→ **What you will do**
Could you transcribe every record below exactly, leaving out any pictures?
****************
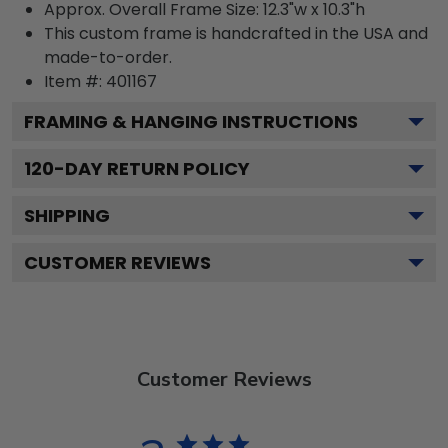
Approx. Overall Frame Size: 12.3"w x 10.3"h
This custom frame is handcrafted in the USA and
made-to-order.
Item #:
401167
FRAMING & HANGING INSTRUCTIONS
120
-DAY RETURN POLICY
SHIPPING
CUSTOMER REVIEWS
Customer Reviews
****************
→ **Written solution**
Approx. Overall Frame Size: 12.3"w x 10.3"h
This custom frame is handcrafted in the USA and
made-to-order.
Item #:
401167
FRAMING & HANGING INSTRUCTIONS
120
-DAY RETURN POLICY
SHIPPING
CUSTOMER REVIEWS
Customer Reviews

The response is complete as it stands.